_PROBLEM_
Would you repeat each line below exactly, without the pictures?

Transcribed page contents:
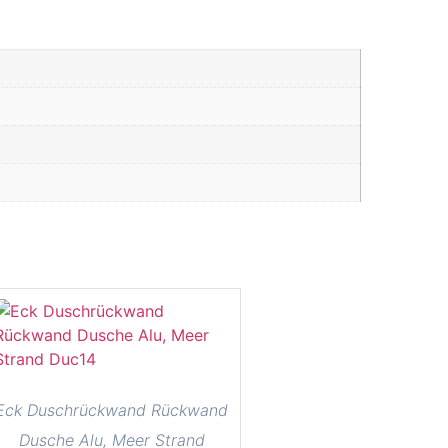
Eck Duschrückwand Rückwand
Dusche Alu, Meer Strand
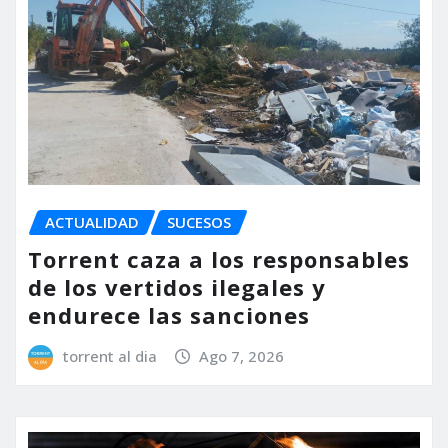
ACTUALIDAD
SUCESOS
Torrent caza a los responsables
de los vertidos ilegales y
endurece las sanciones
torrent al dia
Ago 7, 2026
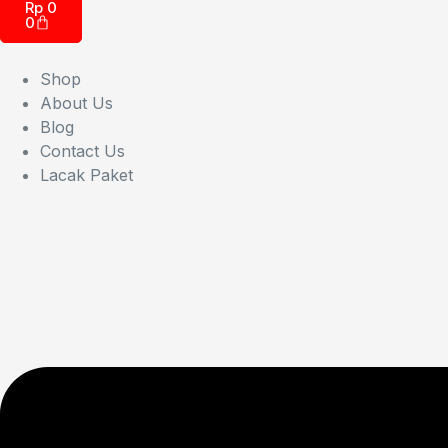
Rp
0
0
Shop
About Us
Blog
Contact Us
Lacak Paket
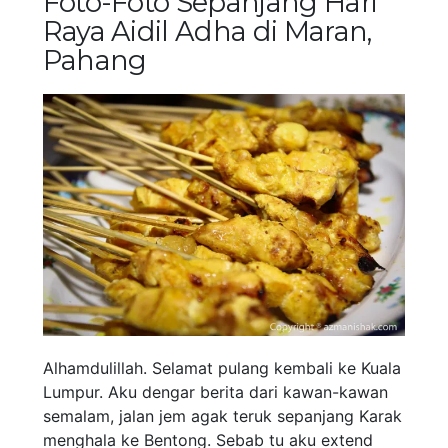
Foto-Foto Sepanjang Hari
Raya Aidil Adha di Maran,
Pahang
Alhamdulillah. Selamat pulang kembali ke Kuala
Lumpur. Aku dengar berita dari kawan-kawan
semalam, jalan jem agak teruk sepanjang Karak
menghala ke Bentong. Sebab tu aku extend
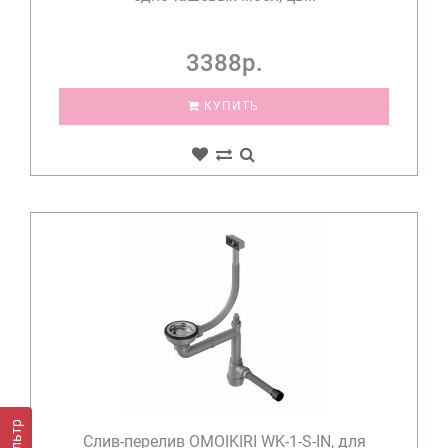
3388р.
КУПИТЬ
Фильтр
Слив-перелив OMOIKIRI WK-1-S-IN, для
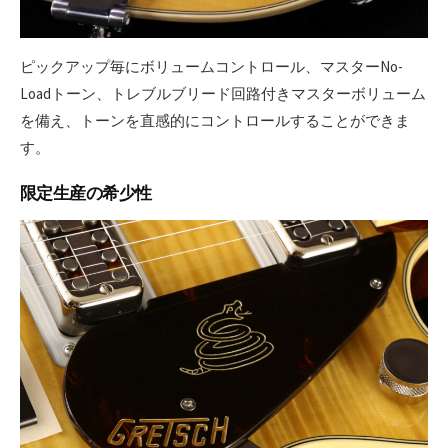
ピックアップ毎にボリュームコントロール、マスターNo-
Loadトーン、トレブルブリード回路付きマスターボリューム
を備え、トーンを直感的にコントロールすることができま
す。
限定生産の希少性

_ANSWER TO THE EXERCISE_
Eck Duschrückwand Rückwand
Dusche Alu, Meer Strand
ACTUALIDAD
SUCESOS
Torrent caza a los responsables
de los vertidos ilegales y
endurece las sanciones
torrent al dia
Ago 7, 2026
Rp
0
0
Shop
About Us
Blog
Contact Us
Lacak Paket
Foto-Foto Sepanjang Hari
Raya Aidil Adha di Maran,
Pahang
Alhamdulillah. Selamat pulang kembali ke Kuala
Lumpur. Aku dengar berita dari kawan-kawan
semalam, jalan jem agak teruk sepanjang Karak
menghala ke Bentong. Sebab tu aku extend
3388р.
КУПИТЬ
Фильтр
Слив-перелив OMOIKIRI WK-1-S-IN, для
ピックアップ毎にボリュームコントロール、マスターNo-
Loadトーン、トレブルブリード回路付きマスターボリューム
を備え、トーンを直感的にコントロールすることができま
す。
限定生産の希少性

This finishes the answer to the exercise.